Herein, “or” is inclusive and not exclusive, unless expressly indicated otherwise or indicated otherwise by context. Therefore, herein, “A or B” means “A, B, or both,” unless expressly indicated otherwise or indicated otherwise by context. Moreover, “and” is both joint and several, unless expressly indicated otherwise or indicated otherwise by context. Therefore, herein, “A and B” means “A and B, jointly or severally,” unless expressly indicated otherwise or indicated otherwise by context.
The scope of this disclosure encompasses all changes, substitutions, variations, alterations, and modifications to the example embodiments described or illustrated herein that a person having ordinary skill in the art would comprehend. The scope of this disclosure is not limited to the example embodiments described or illustrated herein. Moreover, although this disclosure describes and illustrates respective embodiments herein as including particular components, elements, feature, functions, operations, or steps, any of these embodiments may include any combination or permutation of any of the components, elements, features, functions, operations, or steps described or illustrated anywhere herein that a person having ordinary skill in the art would comprehend.
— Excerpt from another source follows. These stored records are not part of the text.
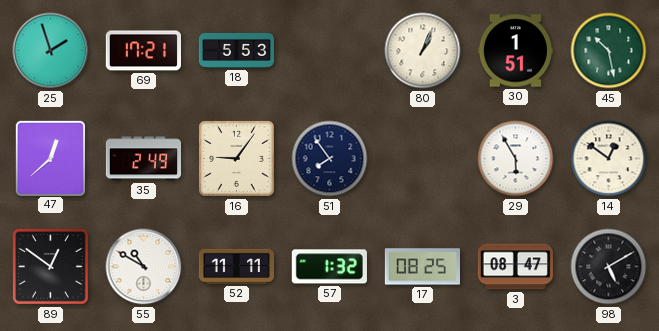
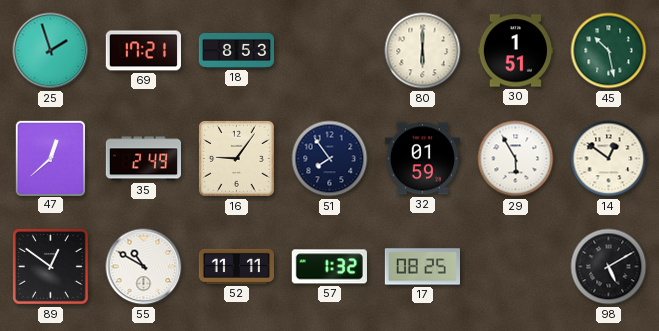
18: 5:53 -> 8:53
80: 1:04 -> 6:00
32: none -> 01:59
3: 08:47 -> none
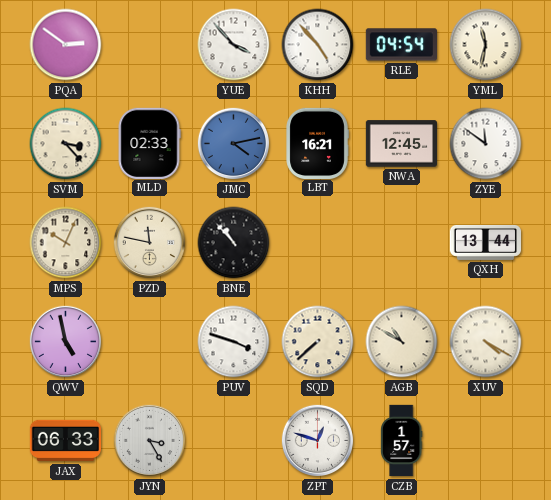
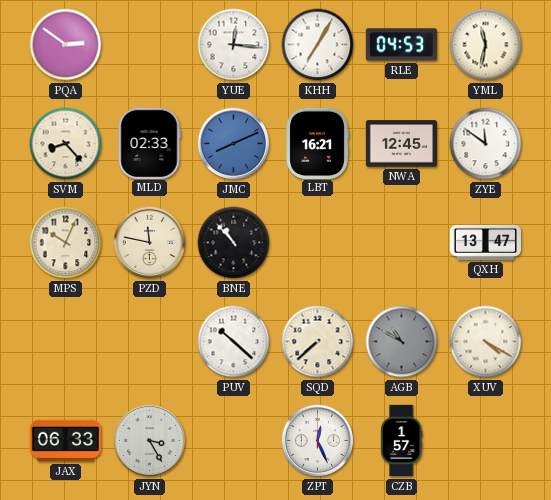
YUE: 3:53 -> 12:16
KHH: 4:53 -> 7:05
RLE: 04:54 -> 04:53
SVM: 3:23 -> 8:23
JMC: 4:13 -> 8:11
QXH: 13:44 -> 13:47
QWV: 4:58 -> none
PUV: 3:48 -> 10:22
AGB dial: cream -> grey
ZPT: 12:48 -> 12:26
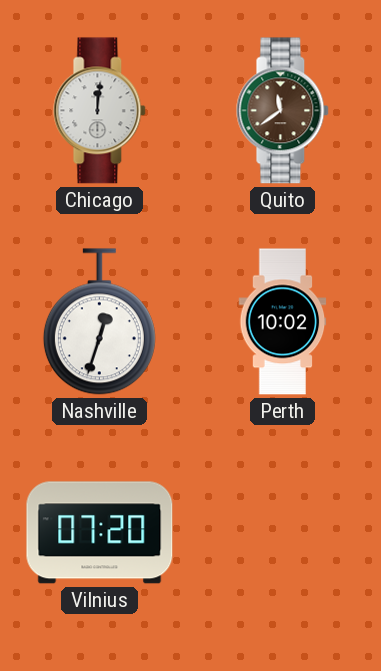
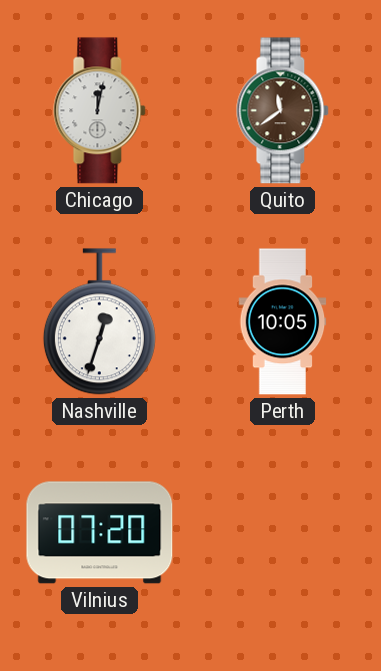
Chicago: 12:01 -> 12:02
Perth: 10:02 -> 10:05
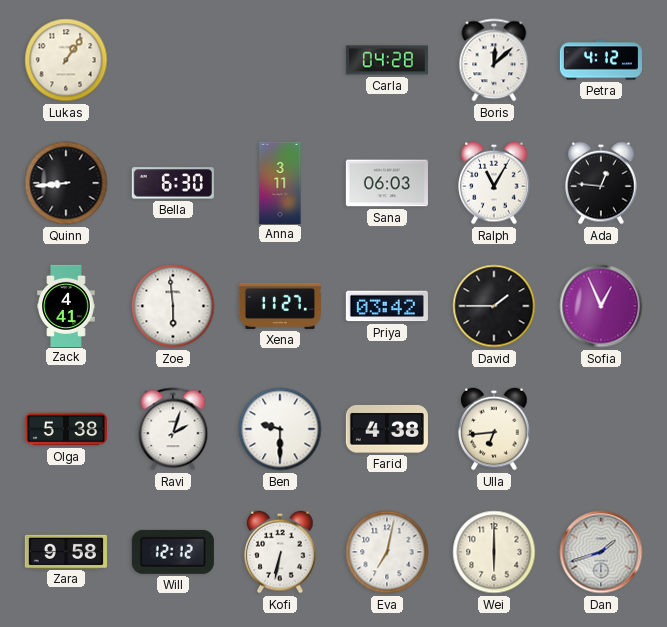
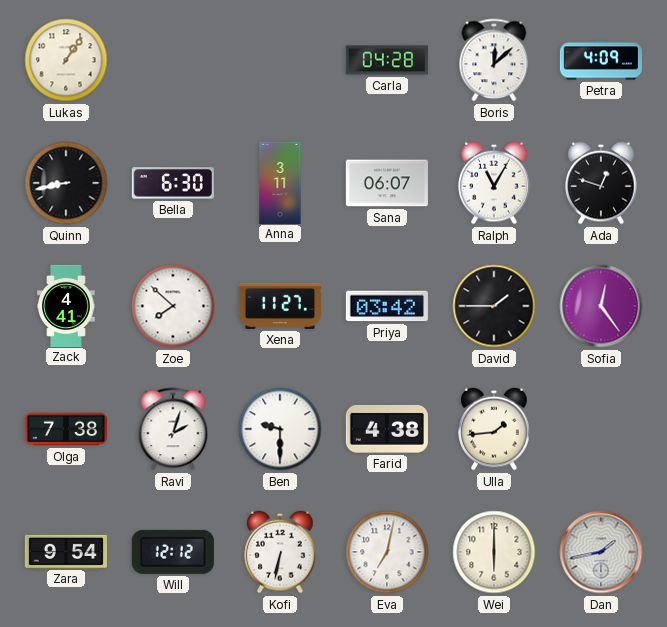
Petra: 4:12 -> 4:09
Quinn: 8:44 -> 8:43
Sana: 06:03 -> 06:07
Ada: 12:46 -> 12:48
Zoe: 5:59 -> 7:52
Sofia: 12:56 -> 12:24
Olga: 5:38 -> 7:38
Ulla: 6:44 -> 1:44
Zara: 9:58 -> 9:54
Dan: 1:42 -> 1:43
Furthermore, reference in the appended claims to an apparatus or system or a component of an apparatus or system being adapted to, arranged to, capable of, configured to, enabled to, operable to, or operative to perform a particular function encompasses that apparatus, system, component, whether or not it or that particular function is activated, turned on, or unlocked, as long as that apparatus, system, or component is so adapted, arranged, capable, configured, enabled, operable, or operative. Additionally, although this disclosure describes or illustrates particular embodiments as providing particular advantages, particular embodiments may provide none, some, or all of these advantages.